Weber still applies other lessons she picked up at UNC Kenan-Flagler. She served as president of the School’s Net Impact chapter. During Earth Month, the group audited the School’s trash accumulation for a week in the center of the Business School lawn. It was an opportunity to combine her business skills with all that she was learning about sustainability. It yielded lessons that still resonate.
“It was a visual to share with people. It was the combination of marketing and sustainability,” says Weber. “You can tell people they have to recycle or they have to compost. When they see the volume of trash that we create and how much of it could have been diverted from the landfill by recycling or composting, there’s a visceral reaction.”
Another lesson that still hits home for Weber is the notion of asking for flexibility. There was a sustainability conference in Barcelona, but it began during exam week. She assumed the fixed date meant she could not go, but a teaching assistant suggested she talk to her professors. When she asked, the professors all said, “Don’t let the dates stop you.” Today, she’s more willing to ask for flexibility because of how those professors responded, reinforcing that there is more than one way of doing things.
“It’s because of the relationships the professors are willing to have with students at UNC Kenan-Flagler,” she says. “It’s not just a nine-to-five job for them. They’re trying to help us become good stewards of businesses. They’re open to working with us and they are understanding that there are experiences beyond the classroom that are important for our education.”
Weber embraced the wealth of opportunities at UNC Kenan-Flagler, including Net Impact, the Association of Minority Business Students, Carolina Women in Business (CWIB) and serving on the Career Services Advisory Board. She also was Dean’s Fellow, Consortium for Graduate Study in Management Fellow and Forte Foundation Fellow.
In addition to exploring sustainable business and leadership, she pursued coursework in entrepreneurship and found she has a knack for recognizing solid business plans.
In February 2024, she launched her marketing consulting firm, Lysandra Weber Marketing, where she regularly applies her business education. She focuses on helping change-making small companies build the foundation of their marketing programs.
She concurrently runs an independent clothing brand, geekchicfashion, which she designs herself. During the pandemic, she designed and produced a successful line of face masks. And she’s worked for a number of companies, including Burt’s Bees and Brooklyn Brewery, over the years.
With every experience, she brought with her lessons from the Business School.
“My experience at the Business School opened my eyes to a lot of things that I potentially wouldn’t have learned otherwise,” says Weber.

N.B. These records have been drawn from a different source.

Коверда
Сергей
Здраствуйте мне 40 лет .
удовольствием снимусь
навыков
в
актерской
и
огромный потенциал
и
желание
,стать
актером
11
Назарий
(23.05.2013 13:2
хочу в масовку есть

When she is not applying her business skills, she is with her son and daughter. As a family they like to go on walks and hiking adventures, volunteer and enjoy crafting together.
Family life is impacted by Weber’s time at UNC Kenan-Flagler and her choice of career. She wants to help her children understand the care they must have for the land around them, where it came from, who it belonged to first and how to continue protecting it. And she wants them to understand the importance of building community and being present for others, harkening back to her perspective on the professional network she values.
“We need community. I value being in a community with people who care both about the bottom line and the impact their business is going to have on the world,” says Weber. “That has always been a part of me.”